Social Security Disability Insurance exists to provide compensation to individuals after a work injury prevents them from returning to their previous occupation. It is not unemployment insurance, and it is not provided to individuals in Ohio unless they have spent at least five of the past 10 years working.
Although Disability Insurance exists to provide support to those who need it, an article in The Economist suggests that it is also one of the most confusing Social Security programs.
Since Disability Insurance was created by Congress in 1956, there have been numerous changes both with the application process and the workforce in general.
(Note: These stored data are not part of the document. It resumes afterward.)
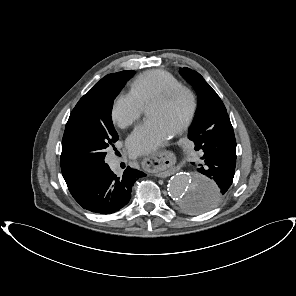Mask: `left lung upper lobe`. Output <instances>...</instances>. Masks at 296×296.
I'll list each match as a JSON object with an SVG mask.
<instances>
[{
  "label": "left lung upper lobe",
  "mask_w": 296,
  "mask_h": 296,
  "mask_svg": "<svg viewBox=\"0 0 296 296\" xmlns=\"http://www.w3.org/2000/svg\"><path fill=\"white\" fill-rule=\"evenodd\" d=\"M180 74L193 86L198 95V109L189 130V139L194 142L196 151L202 150L205 143L203 134L228 114L220 97L199 73L184 67L180 69ZM185 209L193 212V201Z\"/></svg>",
  "instance_id": "5c2ea615"
}]
</instances>
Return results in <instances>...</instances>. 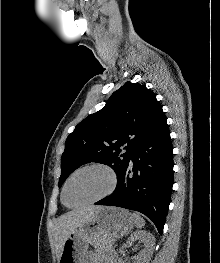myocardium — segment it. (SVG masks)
<instances>
[{
  "label": "myocardium",
  "mask_w": 220,
  "mask_h": 263,
  "mask_svg": "<svg viewBox=\"0 0 220 263\" xmlns=\"http://www.w3.org/2000/svg\"><path fill=\"white\" fill-rule=\"evenodd\" d=\"M87 169H101L108 174L109 179H110V183H109L107 190L104 193H102L101 195H99L95 198H92L90 200H87L85 202H82V203H79L76 205H68L65 202V194H66V190L68 188L70 181L73 179V177L75 175H77L78 173H80L84 170H87ZM117 184H118V177H117L115 170L112 167H110L109 165L104 164V163H90V164L79 167L74 172H72L71 175L67 178V180L64 183L63 189H62V202L65 206H67L69 208H78V207L86 206L89 204L97 203V202L107 198L109 195H111L115 191Z\"/></svg>",
  "instance_id": "f54148a6"
}]
</instances>
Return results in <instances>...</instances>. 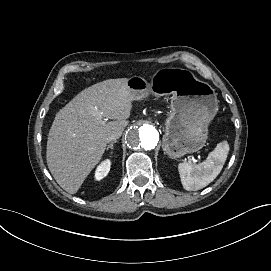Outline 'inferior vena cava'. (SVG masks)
Here are the masks:
<instances>
[{
	"instance_id": "obj_1",
	"label": "inferior vena cava",
	"mask_w": 271,
	"mask_h": 271,
	"mask_svg": "<svg viewBox=\"0 0 271 271\" xmlns=\"http://www.w3.org/2000/svg\"><path fill=\"white\" fill-rule=\"evenodd\" d=\"M121 133H112L108 136V141L117 140L120 137Z\"/></svg>"
}]
</instances>
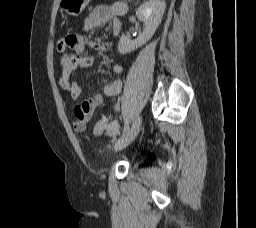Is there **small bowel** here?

Overall, fewer people work in manual labor jobs, and the medical technology to treat injuries has gotten better over the years.
Thankfully, the amount of coverage available to injured workers in Ohio has also become more accessible. Social Security currently provides nearly 420 percent more financial support to individuals than it did in 1990.
Over the years, the injuries and illnesses covered by Disability Insurance have expanded based on new knowledge. In 1984, Congress made it easier for individuals with mental illnesses and musculoskeletal disorders to receive the support they need.
Although many applicants are denied benefits the first time they apply, almost 90 percent of individuals who work with an attorney to appeal their cases are successful. The Social Security Administration is also testing programs that will help disabled workers transition back into the work force. Although these programs are still in their early phases, workers could benefit by the additional job support.